**Data for the task**
◆ ◆ ◆ ◆ ◆ ◆ ◆
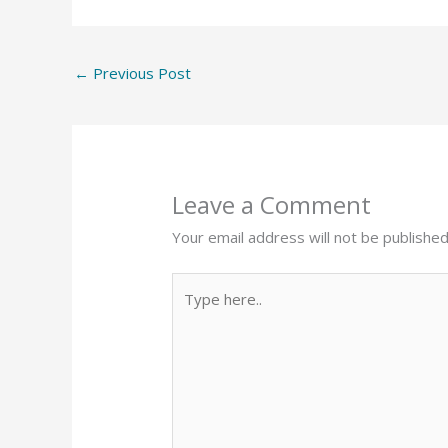
←
Previous Post
Leave a Comment
Your email address will not be published
Type
here..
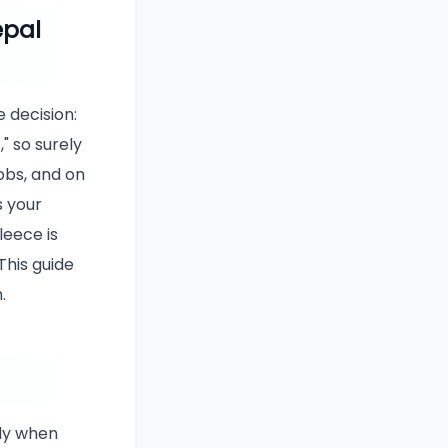
epal
 decision:
" so surely
obs, and on
s your
leece is
This guide
.
ly when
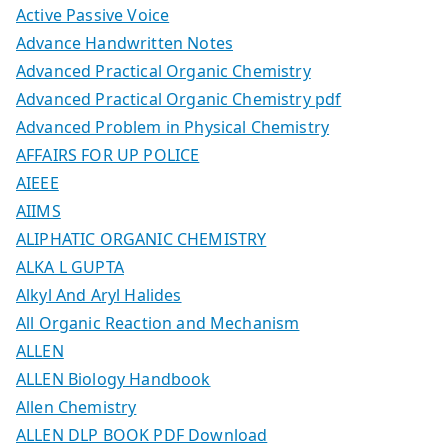
Active Passive Voice
Advance Handwritten Notes
Advanced Practical Organic Chemistry
Advanced Practical Organic Chemistry pdf
Advanced Problem in Physical Chemistry
AFFAIRS FOR UP POLICE
AIEEE
AIIMS
ALIPHATIC ORGANIC CHEMISTRY
ALKA L GUPTA
Alkyl And Aryl Halides
All Organic Reaction and Mechanism
ALLEN
ALLEN Biology Handbook
Allen Chemistry
ALLEN DLP BOOK PDF Download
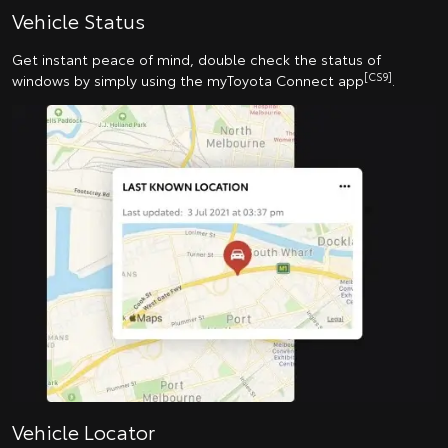
Vehicle Status
Get instant peace of mind, double check the status of
[CS9]
windows by simply using the myToyota Connect app
.
Vehicle Locator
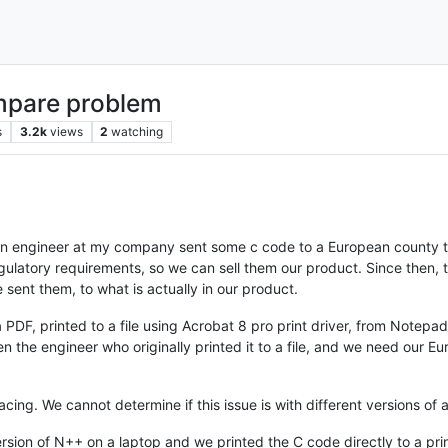
ompare problem
s
3.2k
views
2
watching
 an engineer at my company sent some c code to a European county t
gulatory requirements, so we can sell them our product. Since then
sent them, to what is actually in our product.
PDF, printed to a file using Acrobat 8 pro print driver, from Notepa
 the engineer who originally printed it to a file, and we need our Eur
acing. We cannot determine if this issue is with different versions of
version of N++ on a laptop and we printed the C code directly to a p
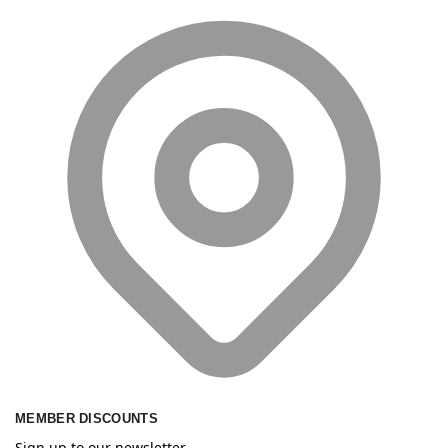
MEMBER DISCOUNTS
Sign up to our newsletter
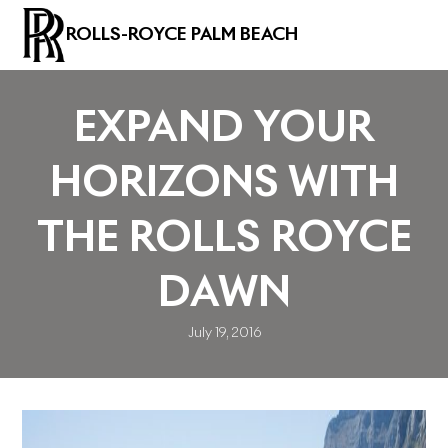
ROLLS-ROYCE PALM BEACH
EXPAND YOUR
HORIZONS WITH
THE ROLLS ROYCE
DAWN
July 19, 2016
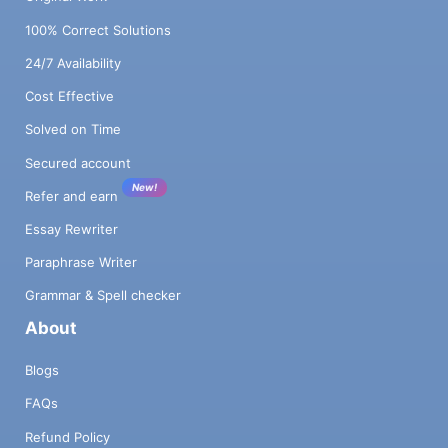
100% Correct Solutions
24/7 Availability
Cost Effective
Solved on Time
Secured account
New!
Refer and earn
Essay Rewriter
Paraphrase Writer
Grammar & Spell checker
About
Blogs
FAQs
Refund Policy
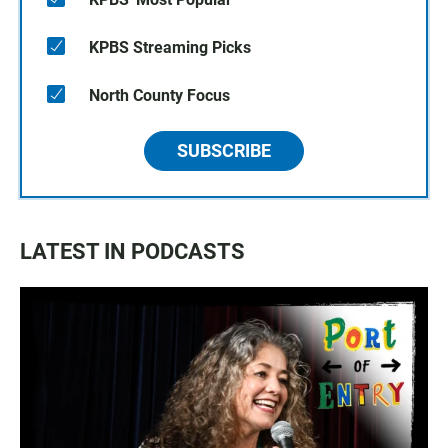
KPBS Streaming Picks
North County Focus
SUBSCRIBE
LATEST IN PODCASTS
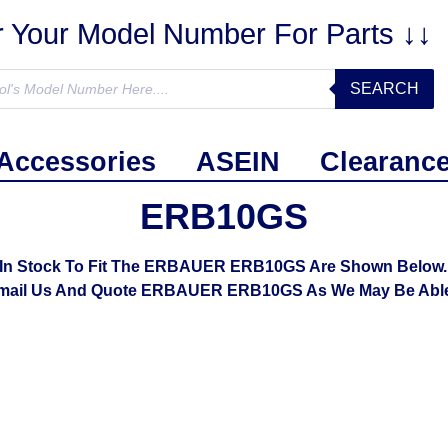
r Your Model Number For Parts ↓↓
SEARCH
Accessories
ASEIN
Clearanc
ERB10GS
In Stock To Fit The ERBAUER ERB10GS Are Shown Below. I
mail Us And Quote ERBAUER ERB10GS As We May Be Able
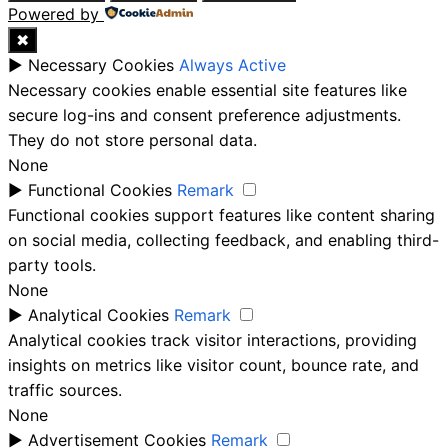
Powered by
✖
►
Necessary Cookies
Always Active
Necessary cookies enable essential site features like
secure log-ins and consent preference adjustments.
They do not store personal data.
None
►
Functional Cookies
Remark
Functional cookies support features like content sharing
on social media, collecting feedback, and enabling third-
party tools.
None
►
Analytical Cookies
Remark
Analytical cookies track visitor interactions, providing
insights on metrics like visitor count, bounce rate, and
traffic sources.
None
►
Advertisement Cookies
Remark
◆ ◆ ◆ ◆ ◆ ◆ ◆
**What to produce**
Only the lines from where the data begins to the line with "the engineer who", both of them included, should be reproduced word for word; no pictures.

**Exercise response**
←
Previous Post
Leave a Comment
Your email address will not be published
Type
here..
epal
 decision:
" so surely
obs, and on
s your
leece is
This guide
.
ly when
Active Passive Voice
Advance Handwritten Notes
Advanced Practical Organic Chemistry
Advanced Practical Organic Chemistry pdf
Advanced Problem in Physical Chemistry
AFFAIRS FOR UP POLICE
AIEEE
AIIMS
ALIPHATIC ORGANIC CHEMISTRY
ALKA L GUPTA
Alkyl And Aryl Halides
All Organic Reaction and Mechanism
ALLEN
ALLEN Biology Handbook
Allen Chemistry
ALLEN DLP BOOK PDF Download
Vehicle Status
Get instant peace of mind, double check the status of
[CS9]
windows by simply using the myToyota Connect app
.
Vehicle Locator
ompare problem
s
3.2k
views
2
watching
 an engineer at my company sent some c code to a European county t
gulatory requirements, so we can sell them our product. Since then
sent them, to what is actually in our product.
PDF, printed to a file using Acrobat 8 pro print driver, from Notepa
 the engineer who originally printed it to a file, and we need our Eur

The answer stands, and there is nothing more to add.